## [Task item]
The records are to be copied word for word, and the pictures dropped.

Items listed in a dataset
-=-=-=-=-
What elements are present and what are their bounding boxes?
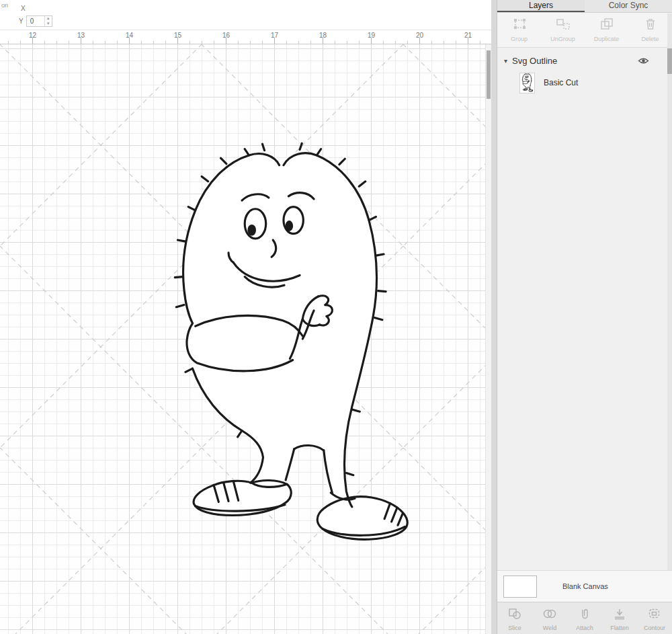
- duplicate-button[interactable]: Duplicate: [585, 13, 628, 47]
- duplicate-label: Duplicate: [594, 36, 620, 42]
- slice-label: Slice: [508, 625, 521, 631]
- flatten-label: Flatten: [610, 625, 629, 631]
- group-label: Group: [511, 36, 528, 42]
- ruler-number: 17: [271, 32, 278, 39]
- layer-group-svg-outline[interactable]: ▾ Svg Outline: [497, 52, 672, 69]
- blank-canvas-row[interactable]: Blank Canvas: [497, 570, 672, 602]
- panel-tabs: Layers Color Sync: [497, 0, 672, 13]
- ruler-number: 21: [464, 32, 472, 39]
- layer-group-label: Svg Outline: [512, 56, 638, 66]
- canvas-topbar: on X Y 0 ▲ ▼: [0, 0, 491, 30]
- collapse-caret-icon[interactable]: ▾: [504, 57, 507, 65]
- weld-label: Weld: [543, 625, 556, 631]
- contour-label: Contour: [644, 625, 665, 631]
- design-canvas[interactable]: [0, 44, 485, 634]
- ungroup-button[interactable]: UnGroup: [541, 13, 585, 47]
- ruler-number: 19: [368, 32, 375, 39]
- flatten-button[interactable]: Flatten: [602, 602, 637, 634]
- x-position-label: X: [21, 5, 26, 12]
- tab-layers[interactable]: Layers: [497, 0, 585, 12]
- attach-button[interactable]: Attach: [567, 602, 602, 634]
- blank-canvas-label: Blank Canvas: [562, 582, 608, 590]
- slice-button[interactable]: Slice: [497, 602, 532, 634]
- canvas-scrollbar-thumb[interactable]: [487, 50, 491, 99]
- contour-button[interactable]: Contour: [637, 602, 672, 634]
- delete-label: Delete: [641, 36, 659, 42]
- ruler-number: 20: [416, 32, 423, 39]
- y-position-steppers[interactable]: ▲ ▼: [44, 16, 52, 26]
- delete-button[interactable]: Delete: [628, 13, 672, 47]
- design-app-window: on X Y 0 ▲ ▼ 12 13 14 15 16 17: [0, 0, 672, 634]
- canvas-vertical-scrollbar[interactable]: [485, 44, 491, 634]
- duplicate-icon: [599, 17, 614, 34]
- canvas-artwork[interactable]: [143, 141, 425, 551]
- delete-icon: [643, 17, 658, 34]
- panel-divider: [491, 0, 497, 634]
- horizontal-ruler: 12 13 14 15 16 17 18 19 20 21: [0, 30, 491, 44]
- y-position-label: Y: [19, 17, 24, 25]
- ruler-number: 16: [222, 32, 230, 39]
- layer-thumbnail-art: [521, 73, 534, 92]
- eye-icon: [638, 57, 649, 65]
- layer-thumbnail[interactable]: [519, 73, 535, 93]
- attach-label: Attach: [576, 625, 593, 631]
- slice-icon: [508, 608, 521, 623]
- step-down-icon[interactable]: ▼: [45, 22, 52, 27]
- step-up-icon[interactable]: ▲: [45, 16, 52, 22]
- layers-panel: Layers Color Sync Group UnGroup Dupli: [497, 0, 672, 634]
- y-position-input[interactable]: 0 ▲ ▼: [26, 15, 52, 27]
- topbar-text-fragment: on: [1, 2, 8, 9]
- attach-icon: [578, 608, 591, 623]
- layer-item-basic-cut[interactable]: Basic Cut: [497, 69, 672, 96]
- weld-button[interactable]: Weld: [532, 602, 567, 634]
- ruler-number: 12: [29, 32, 36, 39]
- flatten-icon: [613, 608, 626, 623]
- layer-actions-toolbar: Group UnGroup Duplicate Delete: [497, 13, 672, 48]
- ruler-number: 14: [126, 32, 133, 39]
- y-position-value[interactable]: 0: [27, 16, 44, 26]
- panel-scrollbar-thumb[interactable]: [667, 48, 672, 74]
- ruler-number: 13: [77, 32, 85, 39]
- contour-icon: [648, 608, 661, 623]
- ruler-number: 18: [319, 32, 327, 39]
- weld-icon: [543, 608, 556, 623]
- canvas-column: on X Y 0 ▲ ▼ 12 13 14 15 16 17: [0, 0, 491, 634]
- group-icon: [512, 17, 527, 34]
- ungroup-icon: [556, 17, 571, 34]
- panel-scrollbar[interactable]: [667, 13, 672, 593]
- ruler-number: 15: [174, 32, 181, 39]
- y-position-group: Y 0 ▲ ▼: [19, 15, 52, 27]
- canvas-color-swatch[interactable]: [503, 576, 537, 598]
- layer-item-label: Basic Cut: [544, 78, 578, 87]
- visibility-toggle[interactable]: [638, 57, 649, 65]
- group-button[interactable]: Group: [497, 13, 541, 47]
- path-operations-toolbar: Slice Weld Attach Flatten: [497, 602, 672, 634]
- ungroup-label: UnGroup: [550, 36, 575, 42]
- tab-color-sync[interactable]: Color Sync: [585, 0, 672, 12]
-=-=-=-=-
## [Answer space]
What elements are present and what are their bounding boxes?
- duplicate-button[interactable]: Duplicate: [585, 13, 628, 47]
- duplicate-label: Duplicate: [594, 36, 620, 42]
- slice-label: Slice: [508, 625, 521, 631]
- flatten-label: Flatten: [610, 625, 629, 631]
- group-label: Group: [511, 36, 528, 42]
- ruler-number: 17: [271, 32, 278, 39]
- layer-group-svg-outline[interactable]: ▾ Svg Outline: [497, 52, 672, 69]
- blank-canvas-row[interactable]: Blank Canvas: [497, 570, 672, 602]
- panel-tabs: Layers Color Sync: [497, 0, 672, 13]
- ruler-number: 21: [464, 32, 472, 39]
- layer-group-label: Svg Outline: [512, 56, 638, 66]
- canvas-topbar: on X Y 0 ▲ ▼: [0, 0, 491, 30]
- collapse-caret-icon[interactable]: ▾: [504, 57, 507, 65]
- weld-label: Weld: [543, 625, 556, 631]
- contour-label: Contour: [644, 625, 665, 631]
- design-canvas[interactable]: [0, 44, 485, 634]
- ungroup-button[interactable]: UnGroup: [541, 13, 585, 47]
- ruler-number: 19: [368, 32, 375, 39]
- flatten-button[interactable]: Flatten: [602, 602, 637, 634]
- x-position-label: X: [21, 5, 26, 12]
- tab-layers[interactable]: Layers: [497, 0, 585, 12]
- attach-button[interactable]: Attach: [567, 602, 602, 634]
- blank-canvas-label: Blank Canvas: [562, 582, 608, 590]
- slice-button[interactable]: Slice: [497, 602, 532, 634]
- canvas-scrollbar-thumb[interactable]: [487, 50, 491, 99]
- contour-button[interactable]: Contour: [637, 602, 672, 634]
- delete-label: Delete: [641, 36, 659, 42]
- ruler-number: 20: [416, 32, 423, 39]
- y-position-steppers[interactable]: ▲ ▼: [44, 16, 52, 26]
- delete-button[interactable]: Delete: [628, 13, 672, 47]
- design-app-window: on X Y 0 ▲ ▼ 12 13 14 15 16 17: [0, 0, 672, 634]
- canvas-vertical-scrollbar[interactable]: [485, 44, 491, 634]
- duplicate-icon: [599, 17, 614, 34]
- canvas-artwork[interactable]: [143, 141, 425, 551]
- delete-icon: [643, 17, 658, 34]
- panel-divider: [491, 0, 497, 634]
- horizontal-ruler: 12 13 14 15 16 17 18 19 20 21: [0, 30, 491, 44]
- y-position-label: Y: [19, 17, 24, 25]
- ruler-number: 16: [222, 32, 230, 39]
- layer-thumbnail-art: [521, 73, 534, 92]
- eye-icon: [638, 57, 649, 65]
- layer-thumbnail[interactable]: [519, 73, 535, 93]
- attach-label: Attach: [576, 625, 593, 631]
- slice-icon: [508, 608, 521, 623]
- step-down-icon[interactable]: ▼: [45, 22, 52, 27]
- step-up-icon[interactable]: ▲: [45, 16, 52, 22]
- layers-panel: Layers Color Sync Group UnGroup Dupli: [497, 0, 672, 634]
- y-position-input[interactable]: 0 ▲ ▼: [26, 15, 52, 27]
- topbar-text-fragment: on: [1, 2, 8, 9]
- attach-icon: [578, 608, 591, 623]
- layer-item-basic-cut[interactable]: Basic Cut: [497, 69, 672, 96]
- weld-button[interactable]: Weld: [532, 602, 567, 634]
- ruler-number: 12: [29, 32, 36, 39]
- flatten-icon: [613, 608, 626, 623]
- layer-actions-toolbar: Group UnGroup Duplicate Delete: [497, 13, 672, 48]
- ruler-number: 14: [126, 32, 133, 39]
- y-position-value[interactable]: 0: [27, 16, 44, 26]
- panel-scrollbar-thumb[interactable]: [667, 48, 672, 74]
- ruler-number: 13: [77, 32, 85, 39]
- contour-icon: [648, 608, 661, 623]
- ruler-number: 18: [319, 32, 327, 39]
- weld-icon: [543, 608, 556, 623]
- canvas-column: on X Y 0 ▲ ▼ 12 13 14 15 16 17: [0, 0, 491, 634]
- group-icon: [512, 17, 527, 34]
- ungroup-icon: [556, 17, 571, 34]
- panel-scrollbar[interactable]: [667, 13, 672, 593]
- ruler-number: 15: [174, 32, 181, 39]
- y-position-group: Y 0 ▲ ▼: [19, 15, 52, 27]
- canvas-color-swatch[interactable]: [503, 576, 537, 598]
- layer-item-label: Basic Cut: [544, 78, 578, 87]
- visibility-toggle[interactable]: [638, 57, 649, 65]
- group-button[interactable]: Group: [497, 13, 541, 47]
- path-operations-toolbar: Slice Weld Attach Flatten: [497, 602, 672, 634]
- ungroup-label: UnGroup: [550, 36, 575, 42]
- tab-color-sync[interactable]: Color Sync: [585, 0, 672, 12]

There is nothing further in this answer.